Ostrowski's Outlook XI
Fall 2001
Shortly after Pearl Harbor, Henry Kaiser showed up in Vancouver Washington. He looked at a piece of land along the Columbia River and decided that it would be a good place to build ships. Six months later the first ship was launched.
We uncovered this little story when we were working on a Local Improvement District for the shipyard in the early 80's. Dennis Ross, who's now the Professional Development Director for APWA, was working for us in Vancouver and had put together a very complicated schedule to help us get the LID improvements built on time. We had the LID process and a shoreline permit to get and an environmental review to do and a bunch of other things I can't remember. We were really proud that we finished on time and had a package ready to call for bids in six months.
That was when we discovered that Kaiser had built infrastructure and turned out a product in six months and we had essentially turned out paper in six months. I remembered that story a few years ago when I sat at a City Engineers meeting during the joint Oregon/Washington APWA conference. We were all complaining about how hard it was to get anything done and my mind wandered as I looked across the river to the shipyard where Kaiser went from idea to product in six months. It occurred to me then that even what we had done in six months in the early 80's probably couldn't be done in the late 90's.

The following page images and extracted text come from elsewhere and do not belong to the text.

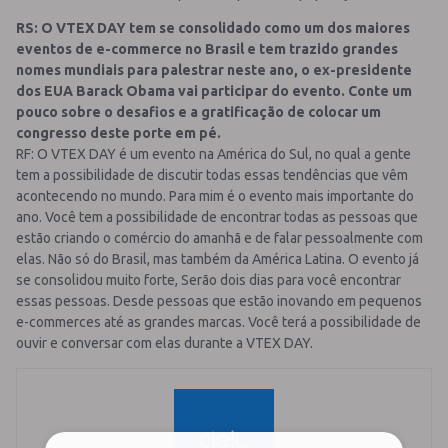
RS: O VTEX DAY tem se consolidado como um dos maiores
eventos de e-commerce no Brasil e tem trazido grandes
nomes mundiais para palestrar neste ano, o ex-presidente
dos EUA Barack Obama vai participar do evento. Conte um
pouco sobre o desafios e a gratificação de colocar um
congresso deste porte em pé.
RF: O VTEX DAY é um evento na América do Sul, no qual a gente
tem a possibilidade de discutir todas essas tendências que vêm
acontecendo no mundo. Para mim é o evento mais importante do
ano. Você tem a possibilidade de encontrar todas as pessoas que
estão criando o comércio do amanhã e de falar pessoalmente com
elas. Não só do Brasil, mas também da América Latina. O evento já
se consolidou muito forte, Serão dois dias para você encontrar
essas pessoas. Desde pessoas que estão inovando em pequenos
e-commerces até as grandes marcas. Você terá a possibilidade de
ouvir e conversar com elas durante a VTEX DAY.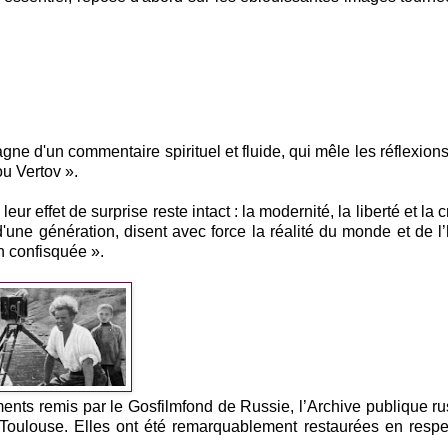
d'un commentaire spirituel et fluide, qui mêle les réflexions 
u Vertov ».
ur effet de surprise reste intact : la modernité, la liberté et la c
d'une génération, disent avec force la réalité du monde et de l’h
n confisquée ».
nts remis par le Gosfilmfond de Russie, l’Archive publique r
oulouse. Elles ont été remarquablement restaurées en respe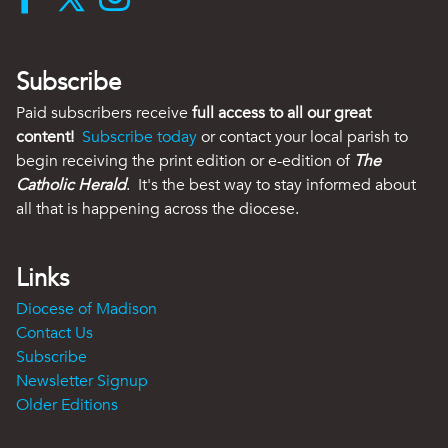
Subscribe
Paid subscribers receive
full access to all our great
content!
Subscribe today
or contact your local parish to
begin receiving the print edition or e-edition of
The
Catholic Herald
. It's the best way to stay informed about
all that is happening across the diocese.
Links
Diocese of Madison
Contact Us
Subscribe
Newsletter Signup
Older Editions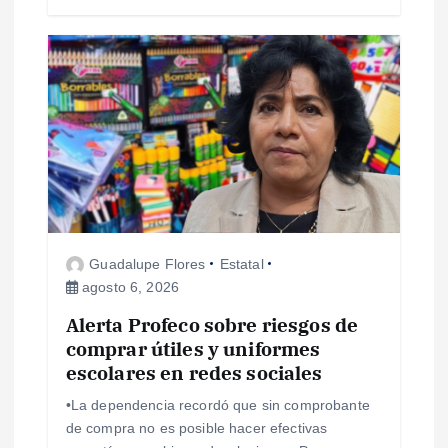
a
s
Guadalupe Flores
Estatal
agosto 6, 2026
Alerta Profeco sobre riesgos de
comprar útiles y uniformes
escolares en redes sociales
•La dependencia recordó que sin comprobante
de compra no es posible hacer efectivas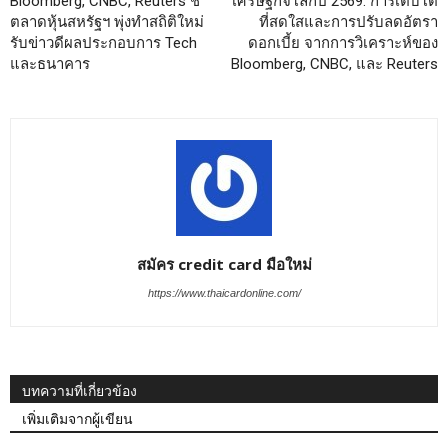
Bloomberg, CNBC, Reuters ชี้
เศรษฐกิจโลกปี 2569: การเติบโต
ตลาดหุ้นสหรัฐฯ พุ่งทำสถิติใหม่
ที่สดใสและการปรับลดอัตรา
รับข่าวดีผลประกอบการ Tech
ดอกเบี้ย จากการวิเคราะห์ของ
และธนาคาร
Bloomberg, CNBC, และ Reuters
สมัคร credit card มือใหม่
https://www.thaicardonline.com/
บทความที่เกี่ยวข้อง
เพิ่มเติมจากผู้เขียน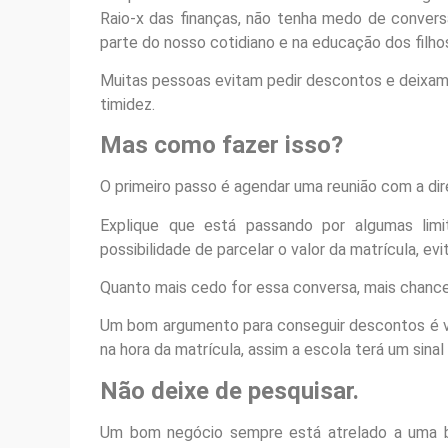
Raio-x das finanças, não tenha medo de conversa
parte do nosso cotidiano e na educação dos filhos
Muitas pessoas evitam pedir descontos e deixa
timidez.
Mas como fazer isso?
O primeiro passo é agendar uma reunião com a dire
Explique que está passando por algumas limi
possibilidade de parcelar o valor da matrícula, ev
Quanto mais cedo for essa conversa, mais chance
Um bom argumento para conseguir descontos é ve
na hora da matrícula, assim a escola terá um sina
Não deixe de pesquisar.
Um bom negócio sempre está atrelado a uma bo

I remembered this story now because we're at war again. I know why things moved so swiftly during the Second World War. It was because everyone knew that the most important thing going on was the war and that the most important thing happening in Vancouver was the building of ships. That sense of common purpose and focus has been missing for a long time. It's kept us from solving our transportation problems and almost every other kind of problem faced by public works officials.
We may now have a common purpose and a common focus. None of us would have asked for a war to re-teach what we should know already, but maybe we're being given an opportunity to learn again how powerful common purpose can be and how we can use it to solve our everyday problems that seem so small right now.